◆ **EXERCISE INPUT**:
· · · · · · ·
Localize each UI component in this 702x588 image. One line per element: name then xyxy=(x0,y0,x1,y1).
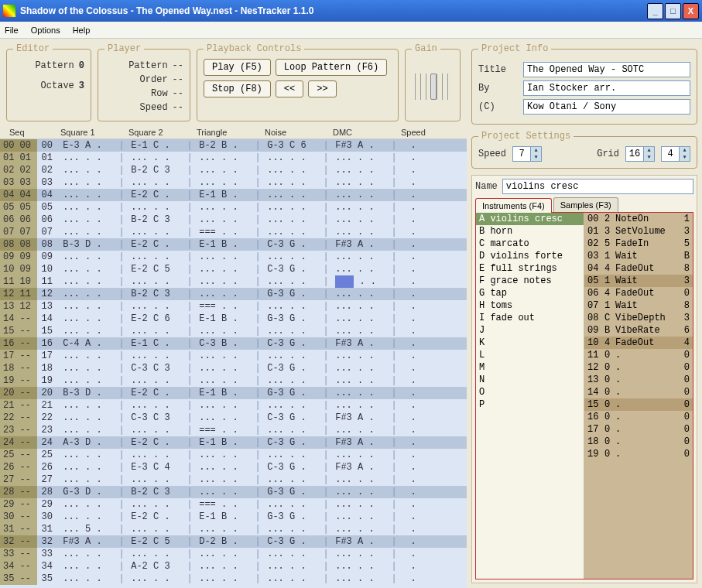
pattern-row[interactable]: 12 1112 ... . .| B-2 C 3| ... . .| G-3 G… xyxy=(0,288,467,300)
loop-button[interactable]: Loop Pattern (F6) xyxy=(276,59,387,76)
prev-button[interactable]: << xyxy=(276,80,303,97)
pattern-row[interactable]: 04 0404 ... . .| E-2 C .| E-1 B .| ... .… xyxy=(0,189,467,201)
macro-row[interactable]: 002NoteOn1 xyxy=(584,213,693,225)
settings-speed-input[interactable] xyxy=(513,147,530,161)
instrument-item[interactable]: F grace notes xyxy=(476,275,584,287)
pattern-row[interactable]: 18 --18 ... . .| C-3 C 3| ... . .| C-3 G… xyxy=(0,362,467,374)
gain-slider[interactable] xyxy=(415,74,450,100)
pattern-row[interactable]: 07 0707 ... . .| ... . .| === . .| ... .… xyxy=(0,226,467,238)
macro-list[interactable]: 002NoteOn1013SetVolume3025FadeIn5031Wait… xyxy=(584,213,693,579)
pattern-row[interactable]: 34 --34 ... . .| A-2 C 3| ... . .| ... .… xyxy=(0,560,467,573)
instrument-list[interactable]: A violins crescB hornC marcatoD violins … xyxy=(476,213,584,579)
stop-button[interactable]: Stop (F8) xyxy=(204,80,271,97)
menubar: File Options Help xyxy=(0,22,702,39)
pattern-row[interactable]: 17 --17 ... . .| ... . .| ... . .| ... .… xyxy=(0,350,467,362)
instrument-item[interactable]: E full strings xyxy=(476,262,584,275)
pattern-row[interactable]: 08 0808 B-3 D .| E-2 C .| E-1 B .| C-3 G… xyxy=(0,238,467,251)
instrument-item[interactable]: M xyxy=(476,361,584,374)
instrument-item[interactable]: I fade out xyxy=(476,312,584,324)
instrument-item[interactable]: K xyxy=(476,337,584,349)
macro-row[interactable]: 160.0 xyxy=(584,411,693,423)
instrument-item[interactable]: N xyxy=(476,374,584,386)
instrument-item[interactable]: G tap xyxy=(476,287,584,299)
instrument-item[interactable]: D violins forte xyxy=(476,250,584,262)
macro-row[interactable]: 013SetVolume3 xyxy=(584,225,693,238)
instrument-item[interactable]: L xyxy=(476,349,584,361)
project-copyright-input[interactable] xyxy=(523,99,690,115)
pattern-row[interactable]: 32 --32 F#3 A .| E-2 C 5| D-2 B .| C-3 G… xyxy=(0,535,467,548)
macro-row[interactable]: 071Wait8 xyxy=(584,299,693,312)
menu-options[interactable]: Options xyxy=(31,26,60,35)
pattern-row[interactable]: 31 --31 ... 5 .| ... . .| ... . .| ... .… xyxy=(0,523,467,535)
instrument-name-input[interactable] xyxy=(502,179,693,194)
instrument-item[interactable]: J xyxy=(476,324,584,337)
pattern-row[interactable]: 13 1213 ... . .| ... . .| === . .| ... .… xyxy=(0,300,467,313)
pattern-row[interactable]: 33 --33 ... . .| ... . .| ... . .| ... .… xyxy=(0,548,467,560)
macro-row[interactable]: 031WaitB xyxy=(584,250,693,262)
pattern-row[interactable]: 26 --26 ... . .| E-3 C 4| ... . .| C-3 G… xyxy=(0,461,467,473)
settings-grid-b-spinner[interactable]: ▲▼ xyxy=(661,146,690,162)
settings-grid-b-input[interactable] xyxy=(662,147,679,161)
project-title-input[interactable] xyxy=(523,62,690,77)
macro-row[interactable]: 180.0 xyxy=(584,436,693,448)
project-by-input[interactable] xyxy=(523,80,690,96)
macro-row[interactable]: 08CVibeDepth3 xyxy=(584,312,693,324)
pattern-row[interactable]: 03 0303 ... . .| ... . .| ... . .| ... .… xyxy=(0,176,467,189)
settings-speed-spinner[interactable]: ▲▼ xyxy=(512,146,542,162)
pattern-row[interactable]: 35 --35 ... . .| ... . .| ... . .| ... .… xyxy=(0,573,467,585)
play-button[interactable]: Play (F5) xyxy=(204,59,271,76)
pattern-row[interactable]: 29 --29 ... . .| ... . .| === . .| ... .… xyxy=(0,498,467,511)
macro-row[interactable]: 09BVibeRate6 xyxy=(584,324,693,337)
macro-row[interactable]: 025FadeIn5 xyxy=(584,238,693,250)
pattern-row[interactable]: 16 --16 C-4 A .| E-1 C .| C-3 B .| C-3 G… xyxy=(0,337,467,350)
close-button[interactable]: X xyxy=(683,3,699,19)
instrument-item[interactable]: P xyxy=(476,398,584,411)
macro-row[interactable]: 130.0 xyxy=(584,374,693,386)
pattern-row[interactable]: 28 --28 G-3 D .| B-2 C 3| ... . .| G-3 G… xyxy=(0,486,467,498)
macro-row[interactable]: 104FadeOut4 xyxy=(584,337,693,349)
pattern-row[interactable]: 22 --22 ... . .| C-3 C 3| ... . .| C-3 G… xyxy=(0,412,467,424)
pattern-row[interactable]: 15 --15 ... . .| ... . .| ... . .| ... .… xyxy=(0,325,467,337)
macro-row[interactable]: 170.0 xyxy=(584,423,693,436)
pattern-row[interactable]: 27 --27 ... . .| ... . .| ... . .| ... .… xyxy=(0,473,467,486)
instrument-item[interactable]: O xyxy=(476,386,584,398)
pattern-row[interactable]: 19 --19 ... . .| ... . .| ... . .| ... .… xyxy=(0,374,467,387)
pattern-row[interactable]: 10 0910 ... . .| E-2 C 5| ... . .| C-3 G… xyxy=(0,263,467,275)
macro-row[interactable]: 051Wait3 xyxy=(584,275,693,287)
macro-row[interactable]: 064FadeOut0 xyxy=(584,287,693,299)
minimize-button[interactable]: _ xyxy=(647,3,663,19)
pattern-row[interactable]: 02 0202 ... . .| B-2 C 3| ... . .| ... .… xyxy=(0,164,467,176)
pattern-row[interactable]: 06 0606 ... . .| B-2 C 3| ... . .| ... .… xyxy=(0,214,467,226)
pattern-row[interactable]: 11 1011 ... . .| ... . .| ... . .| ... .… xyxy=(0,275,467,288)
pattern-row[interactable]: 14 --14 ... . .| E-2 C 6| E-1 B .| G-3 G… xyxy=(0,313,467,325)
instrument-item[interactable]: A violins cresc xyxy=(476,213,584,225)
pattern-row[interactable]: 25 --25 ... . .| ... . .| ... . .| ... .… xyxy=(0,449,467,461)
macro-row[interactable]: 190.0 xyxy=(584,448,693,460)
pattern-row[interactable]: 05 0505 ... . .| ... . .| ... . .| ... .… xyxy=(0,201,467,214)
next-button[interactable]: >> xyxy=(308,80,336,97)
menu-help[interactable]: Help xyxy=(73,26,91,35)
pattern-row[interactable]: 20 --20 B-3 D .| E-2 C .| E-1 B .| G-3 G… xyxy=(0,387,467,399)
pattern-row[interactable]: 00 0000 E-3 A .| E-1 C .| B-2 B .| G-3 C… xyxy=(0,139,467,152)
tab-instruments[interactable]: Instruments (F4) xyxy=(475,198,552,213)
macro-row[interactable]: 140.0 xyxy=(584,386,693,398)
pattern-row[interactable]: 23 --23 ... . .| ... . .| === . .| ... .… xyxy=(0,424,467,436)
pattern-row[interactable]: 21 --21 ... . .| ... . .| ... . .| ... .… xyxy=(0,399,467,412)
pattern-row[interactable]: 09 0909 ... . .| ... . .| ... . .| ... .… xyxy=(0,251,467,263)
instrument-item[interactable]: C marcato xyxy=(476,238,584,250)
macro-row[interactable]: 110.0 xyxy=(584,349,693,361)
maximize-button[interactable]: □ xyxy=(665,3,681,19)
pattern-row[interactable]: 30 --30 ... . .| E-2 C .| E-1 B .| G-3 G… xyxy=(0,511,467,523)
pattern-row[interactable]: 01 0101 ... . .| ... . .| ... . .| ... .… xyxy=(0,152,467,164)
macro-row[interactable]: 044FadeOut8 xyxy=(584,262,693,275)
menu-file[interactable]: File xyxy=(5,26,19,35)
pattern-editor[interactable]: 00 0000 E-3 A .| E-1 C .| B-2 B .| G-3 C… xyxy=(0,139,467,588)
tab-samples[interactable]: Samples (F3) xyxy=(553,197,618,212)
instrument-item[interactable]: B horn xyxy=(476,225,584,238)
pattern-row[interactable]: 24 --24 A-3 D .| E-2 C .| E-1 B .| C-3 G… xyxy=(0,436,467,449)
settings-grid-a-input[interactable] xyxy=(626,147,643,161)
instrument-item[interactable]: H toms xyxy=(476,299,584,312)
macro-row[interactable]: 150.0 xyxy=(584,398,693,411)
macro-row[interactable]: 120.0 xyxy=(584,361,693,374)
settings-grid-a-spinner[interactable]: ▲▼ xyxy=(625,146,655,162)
· · · · · · ·
◆ **ASSIGNED TASK**:
From the listing, copy each line containing the word "name".

◆ **YOUR SOLUTION**:
Localize each UI component in this 702x588 image. One line per element: name then xyxy=(x0,y0,x1,y1).
instrument-name-input[interactable] xyxy=(502,179,693,194)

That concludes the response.